From Pine View Farm

January, 2011 archive

Oops 0

Er,

yeah.

This is just a quick musing, but it’s worth noting the extent to which political violence is virtually nonexistent in the contemporary United States. The attempted assassination of Ronald Reagan in 1981 was the last incident of major political violence. Since then, the odds of violence or injury for a major elected official have dropped dramatically.

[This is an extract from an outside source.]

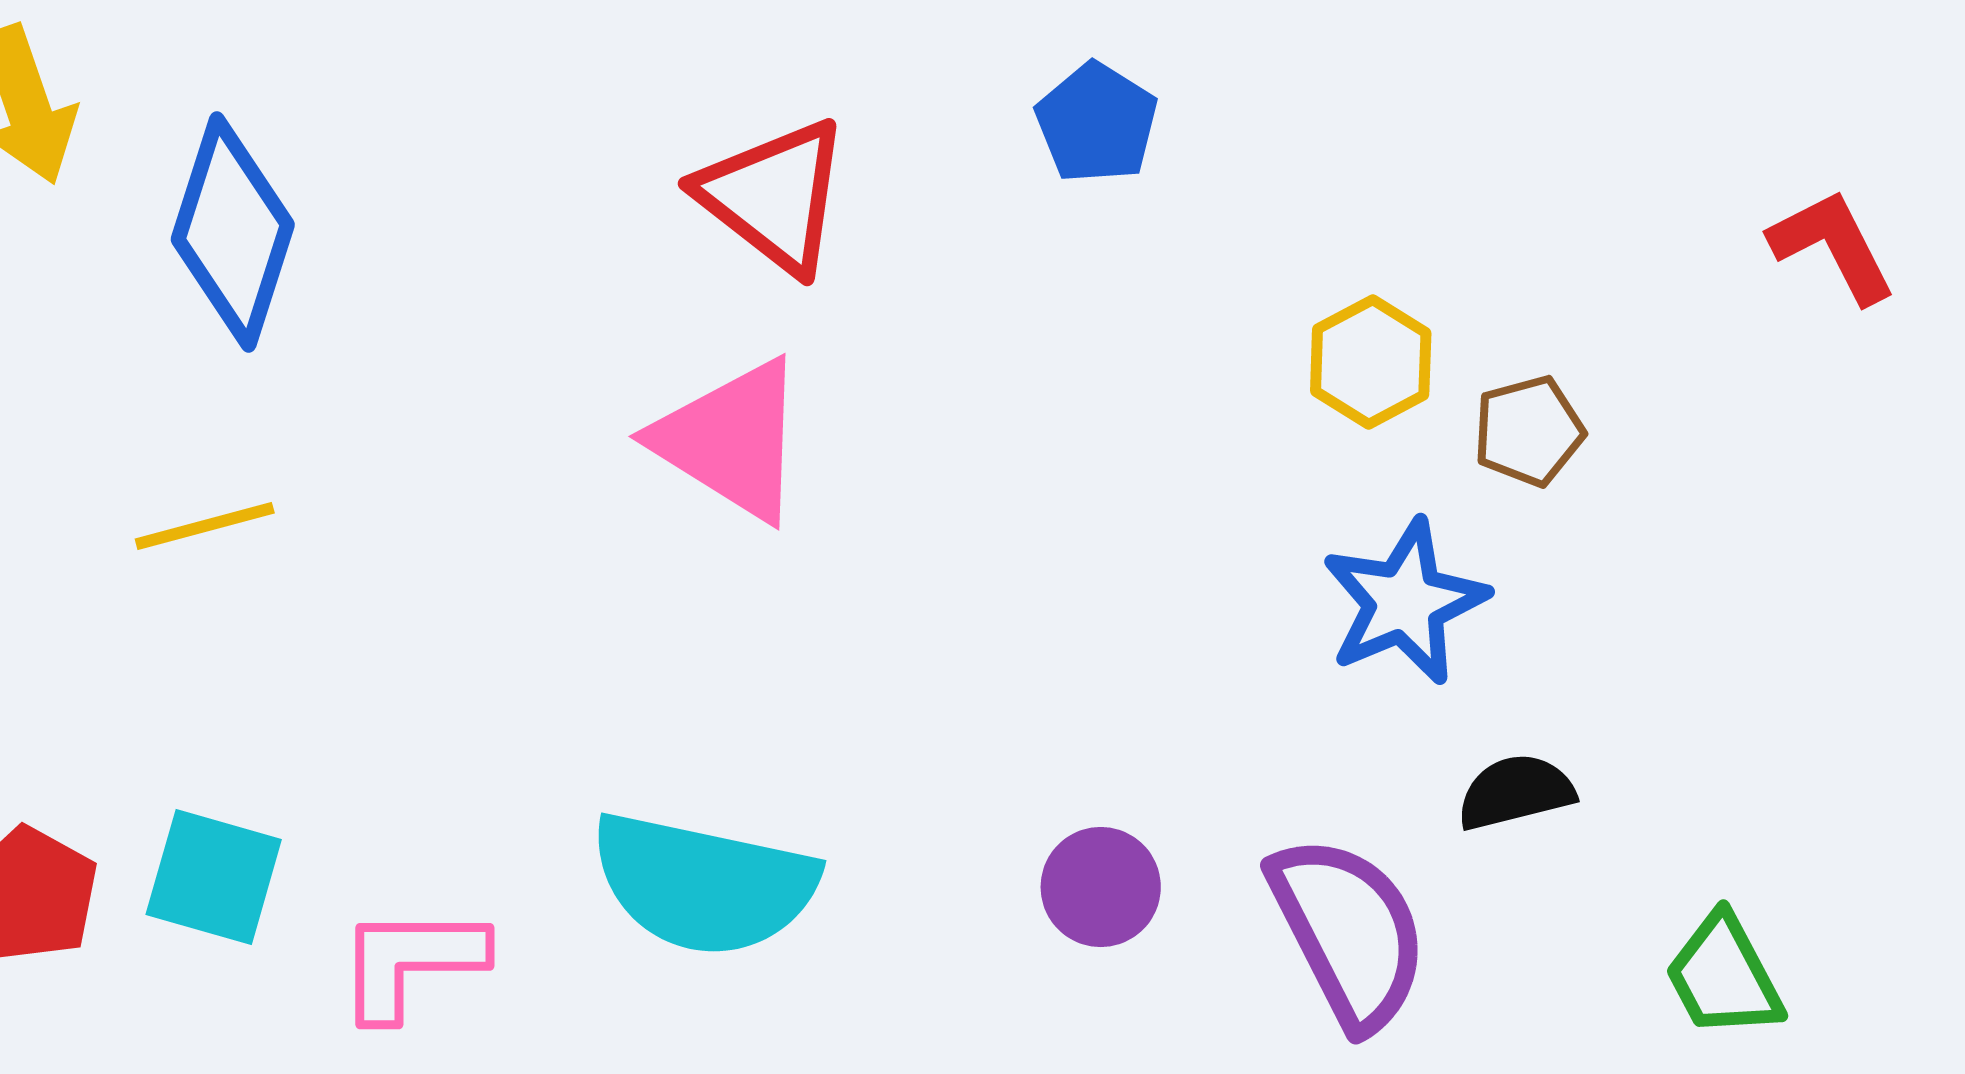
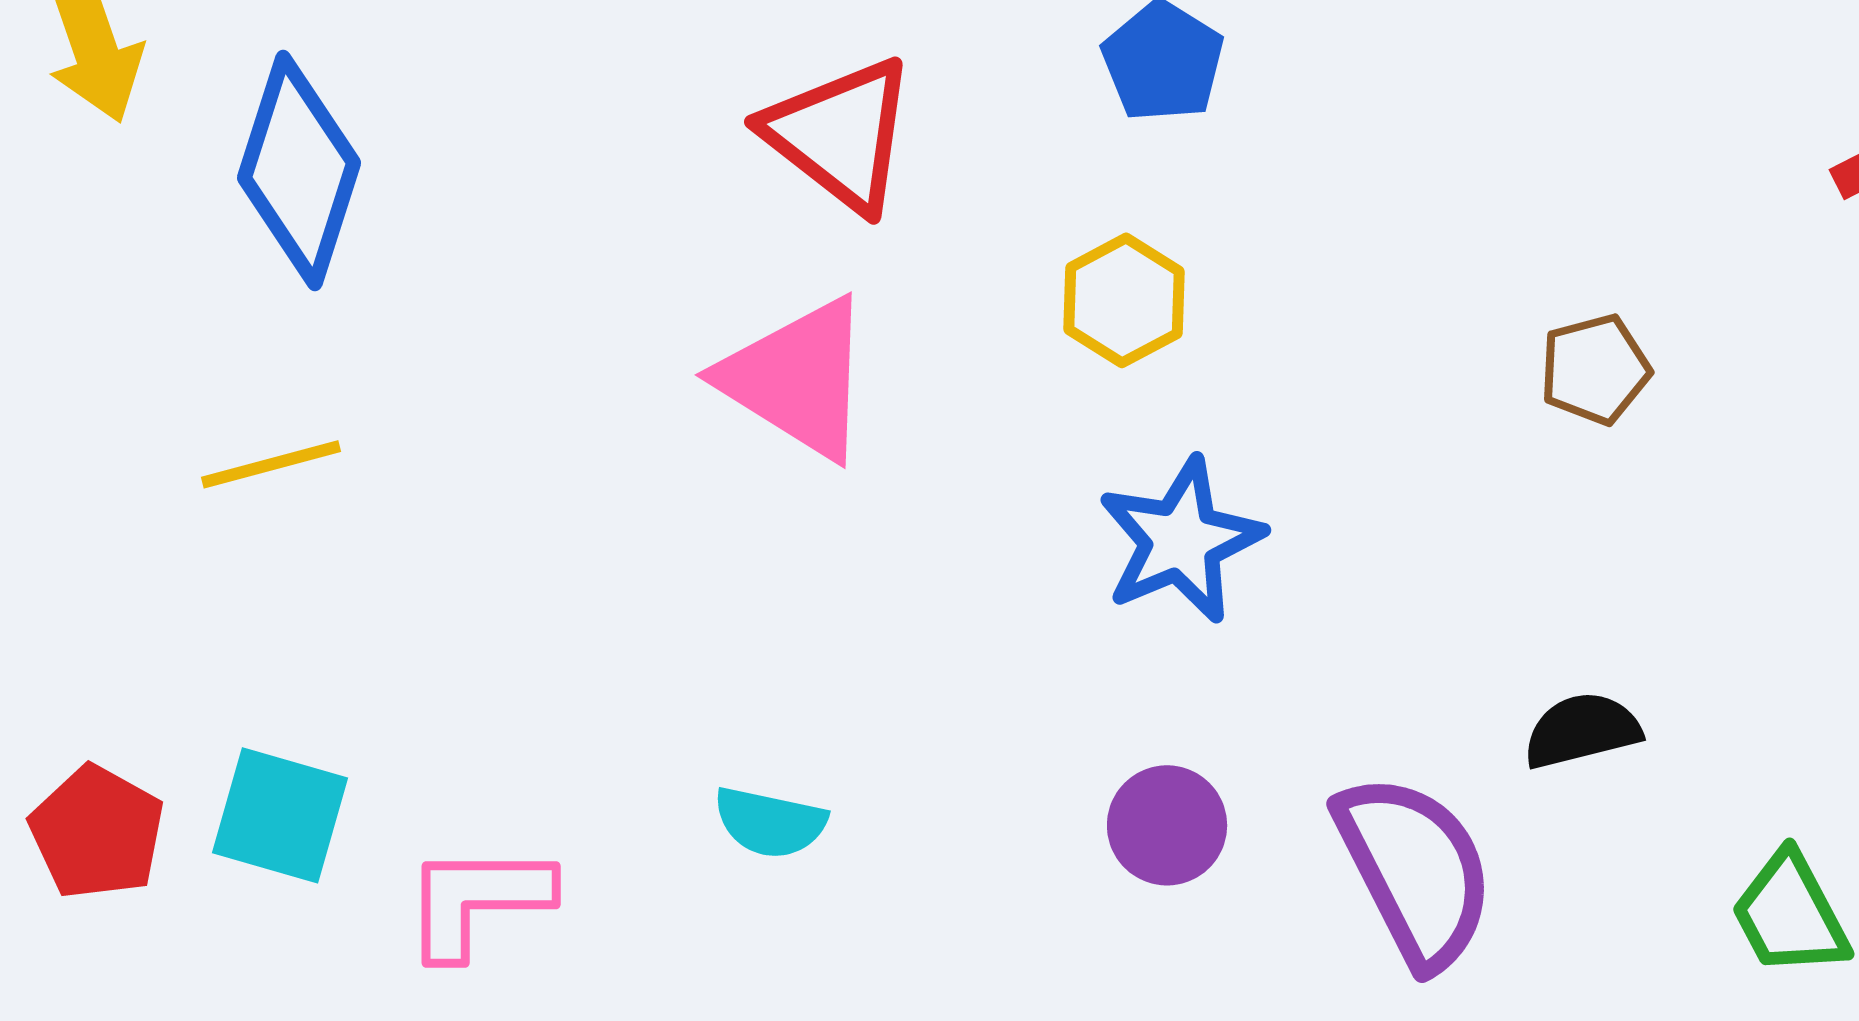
yellow hexagon: (1371, 362) -> (1124, 300), moved
blue star: (1405, 602) -> (1181, 540), moved
cyan semicircle: (704, 884) -> (770, 822), size x0.5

I say it’s worth noting because political violence was once a regular feature of American life; in the 20th century, four presidents survived assassination attempts, while two — William McKinley and John Kennedy — were victims. In the 19th century, violence claimed two presidents: Abraham Lincoln and James Garfield, while Andrew Jackson survived an assassination attempt. Attempts have been made on the lives of presidential candidates, some successful — like the assassination of Robert Kennedy — and others, like the attempt on George Wallace, less so. Dozens of elected officials have been violently attacked over the course of American history, and dozens more have been killed (including 24 officials in the Reconstruction South). And of course, this is to say nothing about periods of widespread mob violence, and violence against prominent social leaders, like Malcolm X and Martin Luther King, Jr.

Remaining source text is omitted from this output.